Thursday, October 30, 2008

Tom Moore Gains a Few Yards

In a photo from the Packers-49ers game on November 24, 1963 at Milwaukee County Stadium, running back Tom Moore (#25) fights for yardage. This game was played despite some feeling it was inappropriate to proceed as usual in the wake of President Kennedy’s assassination the previous Friday.

The NFL played its full schedule of games (untelevised due to uninterrupted coverage of the assassination), only two days after President Kennedy's assassination, while the rival American Football League (AFL) postponed its games out of respect for the fallen president. Rozelle soon came to regret his decision to have the NFL play, and frequently stated publicly that it had been his worst mistake. However, Rozelle and then-White House Press Secretary Pierre Salinger had been classmates at the University of San Francisco years before, and Rozelle consulted with him. Salinger urged Rozelle to play the games. Rozelle felt that way, saying that "it has been traditional in sports for athletes to perform in times of great personal tragedy." He also said that football was Kennedy's game and the late president thrived on competition.

On that Sunday, the Packers beat the 49ers 28-10 in front of 45,905 fans.

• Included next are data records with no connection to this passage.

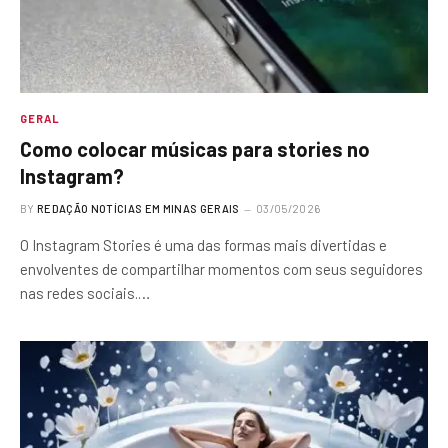
GERAL
Como colocar músicas para stories no
Instagram?
BY
REDAÇÃO NOTÍCIAS EM MINAS GERAIS
03/05/2026
O Instagram Stories é uma das formas mais divertidas e
envolventes de compartilhar momentos com seus seguidores
nas redes sociais.…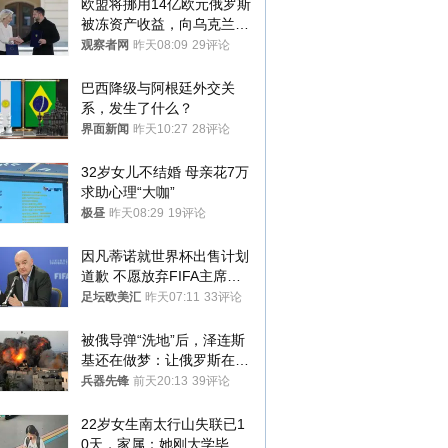
欧盟将挪用14亿欧元俄罗斯
被冻资产收益，向乌克兰提
供援助
观察者网
昨天08:09
29评论
巴西降级与阿根廷外交关
系，发生了什么？
界面新闻
昨天10:27
28评论
32岁女儿不结婚 母亲花7万
求助心理“大咖”
极昼
昨天08:29
19评论
因凡蒂诺就世界杯出售计划
道歉 不愿放弃FIFA主席职
位
足坛欧美汇
昨天07:11
33评论
被俄导弹“洗地”后，泽连斯
基还在做梦：让俄罗斯在冬
季前求和？
兵器先锋
前天20:13
39评论
22岁女生南太行山失联已1
0天，家属：她刚大学毕业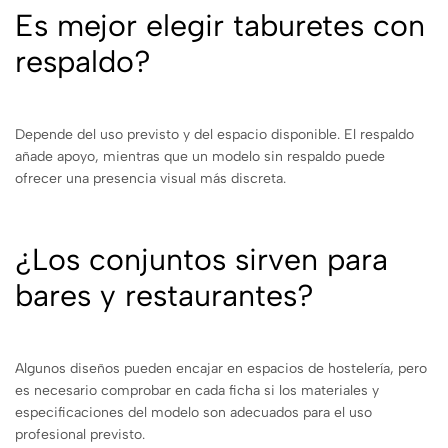
Es mejor elegir taburetes con
respaldo?
Depende del uso previsto y del espacio disponible. El respaldo
añade apoyo, mientras que un modelo sin respaldo puede
ofrecer una presencia visual más discreta.
¿Los conjuntos sirven para
bares y restaurantes?
Algunos diseños pueden encajar en espacios de hostelería, pero
es necesario comprobar en cada ficha si los materiales y
especificaciones del modelo son adecuados para el uso
profesional previsto.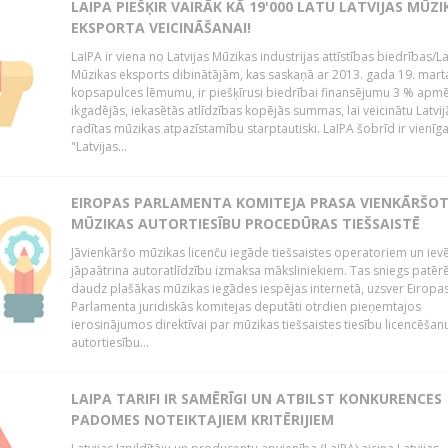
LAIPA PIEŠĶIR VAIRĀK KĀ 19'000 LATU LATVIJAS MŪZI
EKSPORTA VEICINĀŠANAI!
LaIPA ir viena no Latvijas Mūzikas industrijas attīstības biedrības/La
Mūzikas eksports dibinātājām, kas saskaņā ar 2013. gada 19. mart
kopsapulces lēmumu, ir piešķīrusi biedrībai finansējumu 3 % apm
ikgadējās, iekasētās atlīdzības kopējās summas, lai veicinātu Latvij
radītas mūzikas atpazīstamību starptautiski. LaIPA šobrīd ir vienīga
"Latvijas...
EIROPAS PARLAMENTA KOMITEJA PRASA VIENKĀRŠO
MŪZIKAS AUTORTIESĪBU PROCEDŪRAS TIEŠSAISTĒ
Jāvienkāršo mūzikas licenču iegāde tiešsaistes operatoriem un iev
jāpaātrina autoratlīdzību izmaksa māksliniekiem. Tas sniegs patēr
daudz plašākas mūzikas iegādes iespējas internetā, uzsver Eiropa
Parlamenta juridiskās komitejas deputāti otrdien pieņemtajos
ierosinājumos direktīvai par mūzikas tiešsaistes tiesību licencēšan
autortiesību...
LAIPA TARIFI IR SAMĒRĪGI UN ATBILST KONKURENCES
PADOMES NOTEIKTAJIEM KRITĒRIJIEM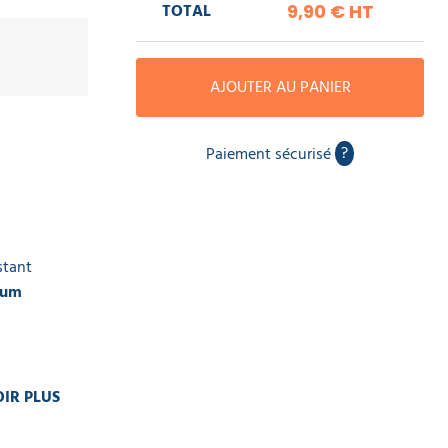
TOTAL
9,90 €
HT
AJOUTER AU PANIER
?
Paiement sécurisé
stant
ium
IR PLUS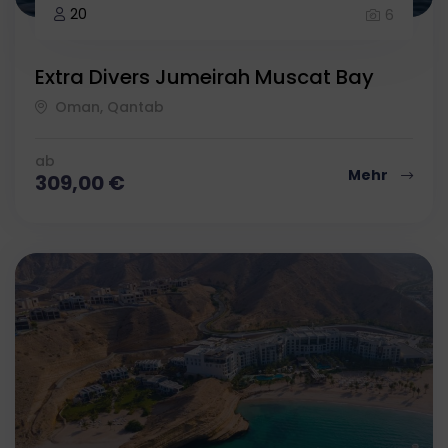
20
6
Extra Divers Jumeirah Muscat Bay
Oman, Qantab
ab
Mehr
309,00
€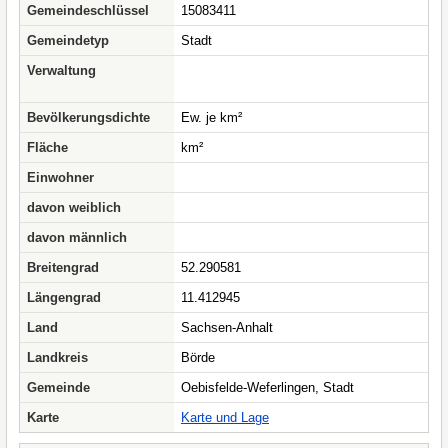
Gemeindeschlüssel
15083411
Gemeindetyp
Stadt
Verwaltung
Bevölkerungsdichte
Ew. je km²
Fläche
km²
Einwohner
davon weiblich
davon männlich
Breitengrad
52.290581
Längengrad
11.412945
Land
Sachsen-Anhalt
Landkreis
Börde
Gemeinde
Oebisfelde-Weferlingen, Stadt
Karte
Karte und Lage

Wednesday, October 29, 2008

Bart Starr Sells the NFL

A scan from a 1963 NFL promotional booklet is our subject for today. Besides extolling the virtues of every team in the League, and the benefits of playing for the NFL (instead of the rival AFL), several key players present their own testimonials to the job of playing professional football. Packers’ quarterback Bart Starr is one of the players picked to give his opinion.

Tuesday, October 28, 2008

Franklin Field

For the second day, we present a stadium of an opposing team that has Packer ties. Franklin Field in Philadelphia, PA, was the site of the 1960 NFL championship game between the Eagles and Packers. The Eagles won that day 17-13 — the only playoff or championship game lost by Lombardi’s Packers.

Franklin Field is the University of Pennsylvania's stadium for football, field hockey, lacrosse, sprint football, and track and field (and formerly for soccer).

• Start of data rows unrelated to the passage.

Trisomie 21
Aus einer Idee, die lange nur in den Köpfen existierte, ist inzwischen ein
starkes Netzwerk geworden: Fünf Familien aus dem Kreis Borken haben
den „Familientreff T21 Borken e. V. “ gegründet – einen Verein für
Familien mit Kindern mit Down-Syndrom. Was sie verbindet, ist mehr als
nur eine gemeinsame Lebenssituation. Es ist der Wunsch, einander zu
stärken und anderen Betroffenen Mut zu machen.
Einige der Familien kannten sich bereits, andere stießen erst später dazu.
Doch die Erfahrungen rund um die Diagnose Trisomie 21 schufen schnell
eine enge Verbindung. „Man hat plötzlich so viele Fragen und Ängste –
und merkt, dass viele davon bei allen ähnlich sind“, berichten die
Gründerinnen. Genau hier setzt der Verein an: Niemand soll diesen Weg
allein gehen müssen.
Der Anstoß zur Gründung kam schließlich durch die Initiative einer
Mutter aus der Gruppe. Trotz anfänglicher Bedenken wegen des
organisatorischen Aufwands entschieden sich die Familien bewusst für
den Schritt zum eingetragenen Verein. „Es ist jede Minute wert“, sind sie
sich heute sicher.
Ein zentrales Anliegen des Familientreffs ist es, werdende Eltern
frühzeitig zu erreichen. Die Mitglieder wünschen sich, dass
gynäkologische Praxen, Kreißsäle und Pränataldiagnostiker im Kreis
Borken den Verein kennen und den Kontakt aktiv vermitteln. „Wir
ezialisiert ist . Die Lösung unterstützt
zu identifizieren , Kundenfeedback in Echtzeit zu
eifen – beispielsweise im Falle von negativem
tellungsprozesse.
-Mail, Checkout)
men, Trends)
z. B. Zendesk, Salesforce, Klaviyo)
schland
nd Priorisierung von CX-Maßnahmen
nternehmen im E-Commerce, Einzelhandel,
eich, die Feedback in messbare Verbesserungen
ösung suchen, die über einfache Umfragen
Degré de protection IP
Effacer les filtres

It was also the home of the Philadelphia Eagles from 1958 through 1970. On August 23, 1958, the first Canadian Football League game played on American soil between two Canadian teams was played at Franklin Field, as the Hamilton Tiger-Cats defeated the Ottawa Rough Riders, 13-7.

Monday, October 27, 2008

Metropolitan Stadium — 1962

Why, oh why would we be featuring a photo of the Minnesota Vikings’ original stadium — Metropolitan Stadium — on our all-Packers blog? Well, for two purposes. One, we love the old-time stadiums and the era they represent, and two, this is an aerial photo of the 1962 meeting between the Vikings and Packers. This is the October 14, 1962 contest between the teams, and the Packers won handily 48-21 in front of 41,475 fans in 75-degree temperatures.

Two other things to note are that the baseball season is now over and the Twins were not involved in post-season play, so the baseball infield has been sodded over for the rest of the football season. The same thing was done in Milwaukee County Stadium for Packer games once the Brewers’ season was over.

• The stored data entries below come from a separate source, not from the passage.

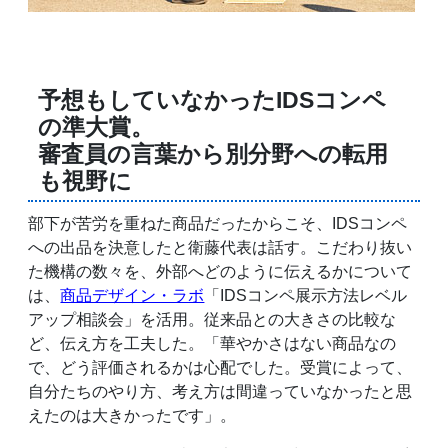
予想もしていなかったIDSコンペ
の準大賞。
審査員の言葉から別分野への転用
も視野に
部下が苦労を重ねた商品だったからこそ、IDSコンペ
への出品を決意したと衛藤代表は話す。こだわり抜い
た機構の数々を、外部へどのように伝えるかについて
は、
商品デザイン・ラボ
「IDSコンペ展示方法レベル
アップ相談会」を活用。従来品との大きさの比較な
ど、伝え方を工夫した。「華やかさはない商品なの
で、どう評価されるかは心配でした。受賞によって、
自分たちのやり方、考え方は間違っていなかったと思
えたのは大きかったです」。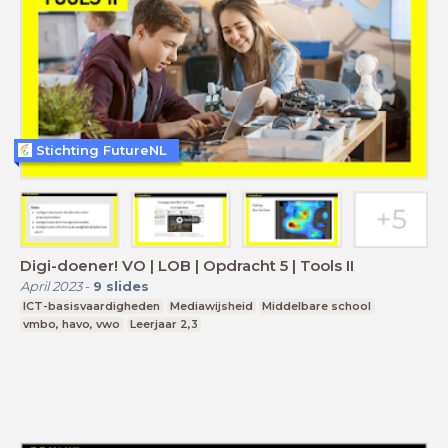
Stichting FutureNL
Digi-doener! VO | LOB | Opdracht 5 | Tools II
April 2023
-
9
slides
ICT-basisvaardigheden
Mediawijsheid
Middelbare school
vmbo, havo, vwo
Leerjaar 2,3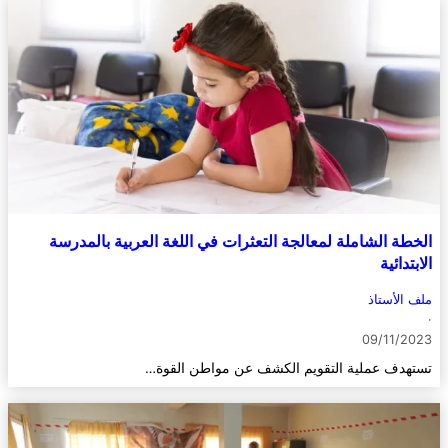
الخطة الشاملة لمعالجة التعثرات في اللغة العربية بالمدرسة
الابتدائية
ملف الأستاذ
·
09/11/2023
تستهدف عملية التقويم الكشف عن مواطن القوة…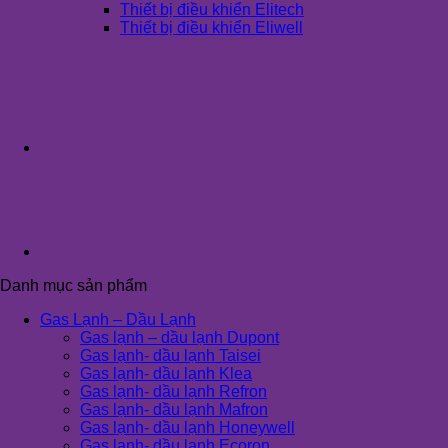
Thiết bị điều khiển Elitech
Thiết bị điều khiển Eliwell
Danh mục sản phẩm
Gas Lạnh – Dầu Lạnh
Gas lạnh – dầu lạnh Dupont
Gas lạnh- dầu lạnh Taisei
Gas lạnh- dầu lạnh Klea
Gas lạnh- dầu lạnh Refron
Gas lạnh- dầu lạnh Mafron
Gas lạnh- dầu lạnh Honeywell
Gas lạnh- dầu lạnh Ecoron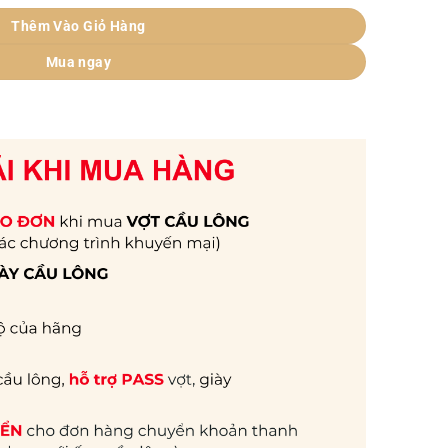
Thêm Vào Giỏ Hàng
Mua ngay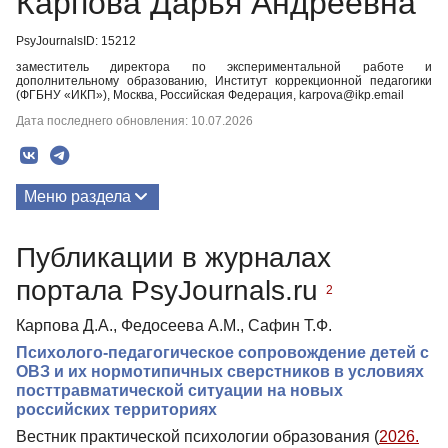
Карпова Дарья Андреевна
PsyJournalsID: 15212
заместитель директора по экспериментальной работе и
дополнительному образованию, Институт коррекционной педагогики
(ФГБНУ «ИКП»), Москва, Российская Федерация, karpova@ikp.email
Дата последнего обновления: 10.07.2026
Меню раздела
Публикации
Публикации в журналах
портала PsyJournals.ru
2
Карпова Д.А., Федосеева А.М., Сафин Т.Ф.
Психолого-педагогическое сопровождение детей с
ОВЗ и их нормотипичных сверстников в условиях
посттравматической ситуации на новых
российских территориях
Вестник практической психологии образования (
2026.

Also, this game is being played on the same day that American U-2 spy planes took photos of the build up of Soviet missiles on the island of Cuba. The “Cuban Missile Crisis” that brought the world to the brink of nuclear war began with those photos taken on this day.

Sunday, October 26, 2008

A Kicking Lineman?

Yes... that’s Packers’ offensive guard Jerry Kramer (#64) kicking a field goal during the 1962 season. How many of today’s lineman could do that double duty? Kramer served as the team's place kicker in 1962, 1963, and part of 1968. In 1962, he kicked 38 out of 39 PAT’s and made 9 of 11 field goals for 65 total points. He also kicked three field goals and one extra point in the Packers 16-7 victory over the New York Giants in the 1962 NFL title game. Overall as the Packers’ place kicker, he made 29 field goals and 90 PAT’s, for a total of 177 points.

Saturday, October 25, 2008

The Defense at Detroit — 1963

In a season where they were not able to three-peat their NFL title because of two losses to the eventual champion Bears, the Packers face Detroit here in today’s posting. In the second meeting with the Lions that year in Tiger Stadium, Green Bay ended up tying Detroit, 13-13 in front of 54,016 fans on Thursday, November 28 — Thanksgiving Day. The previous Sunday, they had played the 49ers in Milwaukee after Pete Rozelle’s controversial decision that all games must go on despite President Kennedy’s assassination on the Friday before. They would win the final two games after the Detroit contest, but fall one game behind the Bears in the final Western Conference standings for a record of 11-2-1. In today’s photo, we see Henry Jordan (#74) ready to assist his unidentifiable teammate who has already wrapped up Lions’ halfback Dan Lewis (#45). Willie Davis (#87) comes in from the right to make it a gang tackle.

Friday, October 24, 2008

Coach Phil

Today we present another shot of head coach Phil Bengston on the sidelines, making decisions with the information from up in the assistant coaches booth. Formerly the defensive coordinator, Bengston — you may recall — had the particular misfortune of taking over for Vince Lombardi in 1968. In the next three seasons, Bengston’s Packers underwhelmed the fans’ expectations and compiled a 20-21-1 record.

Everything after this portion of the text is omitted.